In erster Linie setzten die Wolfsburger dabei auf ein klassisches Mittelfeldpressing und man ließ die Aufbaulinie der Salzburger anfänglich in Ruhe. Man stellte sich in einem 5-3-2 auf, in dem die beiden Spitzen den Sechserraum zustellen sollten, während dahinter die Kollegen im kompakten Block lauerten. Sobald die Bullen die Außenverteidiger anspielten, rückte der Flügelverteidiger aus seiner Position heraus und stellte diesen, während der rechte Halbverteidiger nachschob und dessen Position besetzte. Dieser Mechanismus ist als „pendelnde Viererkette“ bekannt und wird mittlerweile von vielen Teams, die auf eine Fünferkette setzen, praktiziert. Dadurch entstand bei den „Wölfen“ situativ ein 4-4-2 und es entstand eine recht flexible Systematik.

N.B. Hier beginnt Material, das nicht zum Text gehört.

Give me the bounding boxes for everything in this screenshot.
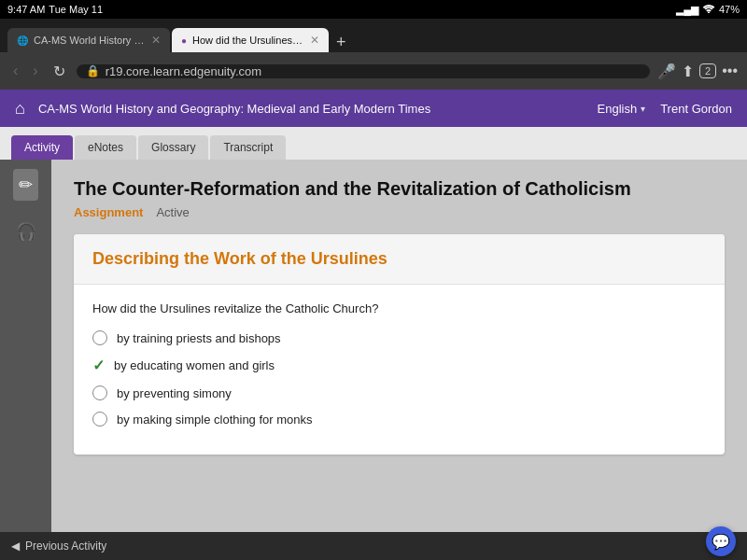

Wichtig war dabei vor allem die Höhe der Abwehrlinie der Niedersachsen, denn man versuchte, den beiden schnellen Spitzen Adeyemi und Okafor so wenig Rückraum wie möglich anzubieten, gleichzeitig aber auch eng an ihnen dran zu bleiben. Generell versuchte man, aggressiv beim Herausrücken zu agieren und den ballführenden Salzburger – speziell wenn die Gäste versuchten nach vorne zu spielen – unter Druck zu setzen und ihm keine Zeit für die Entscheidungsfindung zu geben. Wolfsburg stellte sich also, wie man bereits erahnen konnte, gezielt auf die Bullen ein und versuchte nicht überraschend, die Stärken des Gegners einzudämmen und nicht zur Entfaltung kommen zu lassen.

Salzburg mit Problemen im Übergangsspiel

Wie reagierten die Bullen auf diesen Ansatz? Die hatten zunächst andere Pläne. Bereits nach wenigen Augenblicken, konnten die Salzburger nach einem Ballgewinn blitzschnell umschalten und Adeyemi freispielen, der jedoch alleine vor dem Tor am Gehäuse vorbeischoss. Das wäre natürlich ein Auftakt nach Maß gewesen und hätte die Aufgabe für den österreichischen Meister wesentlich erleichtert. Doch statt mit 1:0 in Führung zu gehen, kam es wenige Momente später für die Gäste knüppeldick: Die Wolfsburger setzten sich auf der starken linken Seite durch und spielten Gerhardt frei, der mit einem Pass in den Rückraum den aufgerückten Baku fand, der zum frühen 1:0 für die Hausherren traf.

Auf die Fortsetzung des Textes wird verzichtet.